MFP - Music For Pleasure, a British 'K-Tel', There's lots about both on Wikipedia, so I won't bore you with it, but it's interesting. We loved this, played it all the time! I don't know how it ended-up at our house, possibly Woman's Hour on Radio4 had something to do with it? All instrumentals, some originally having lyrics, and all pop-hits in the early 1970's.

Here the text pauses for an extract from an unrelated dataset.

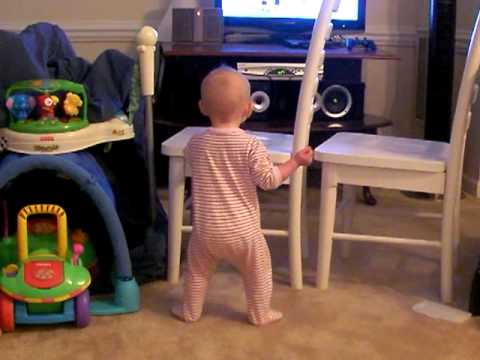 At what (x,y) coordinates should I click in order to perform the action: click on chair. Please return your answer as a coordinate pair (x, y). The height and width of the screenshot is (360, 480). Looking at the image, I should click on (375, 161). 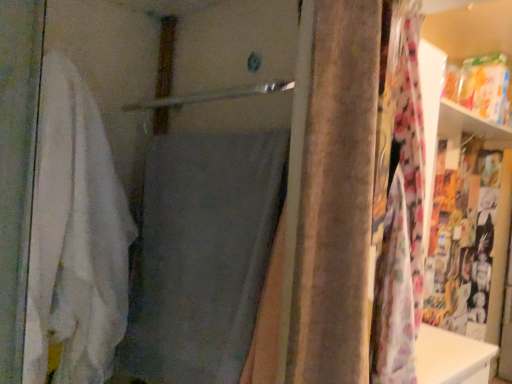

I thought Telstar was on here as well, but I can't see it listed, so there may have been another 'Moog' album! We were quite late to pop/rock, living our early lives mostly outdoors, or, if it was wet (and it was 2024-style wet for years when we were kids!) it was Lego, the wooden fort or Action Man, with the odd dodgy foray into the chemistry sets - which invariably involved setting our work-table on fire . . . Methylated spirts, it's almost magic!
Anyway, as a result this was pretty-much what we got until we were old enough to buy our own, which for me was Blondie's Heart of Glass as a first single, followed by No Mean City by Nazareth as my first album, quickly joined by two space themed orchestral works off the back of Star Wars, then several more Nazareth albums and three from Tangerine Dream, I'm sure the Moog led me to Tangerine Dream, but it wasn't until the advent of Trance-Techno, that the sound I wanted to accompany mile-long starships, failing in C-beams off the Shoulders of Orion, finally arrived.
Obviously by then Jean-Michel Jarre, Vangelis, Peter Gabriel, Mike Oldfield and Aphrodite's Child had joined the soundtrack, but that's for another day. However, I can't leave you with an album still, so make what you will of this! I'm not sure what I make of it, I'm pretty sure no one does, but the 1970's were a different planet! Watch the backgrounds, especially the Hooded Swan at the start!
I get sad watching this stuff, not because I'm some populist, flag-shagging, Trumpundbrexit Boris-hugger wanting to go back to some sunlit upland of chocolate rationing and beating your wife with impunity, but because we had such high-hopes then, for a magic, happy, space-age future, and what we've got is closer to the grey dystopia of Metropolis.
And I guess that's the point of nostalgia, it's got some poignancy attached to it, it's not necessarily a happy thing?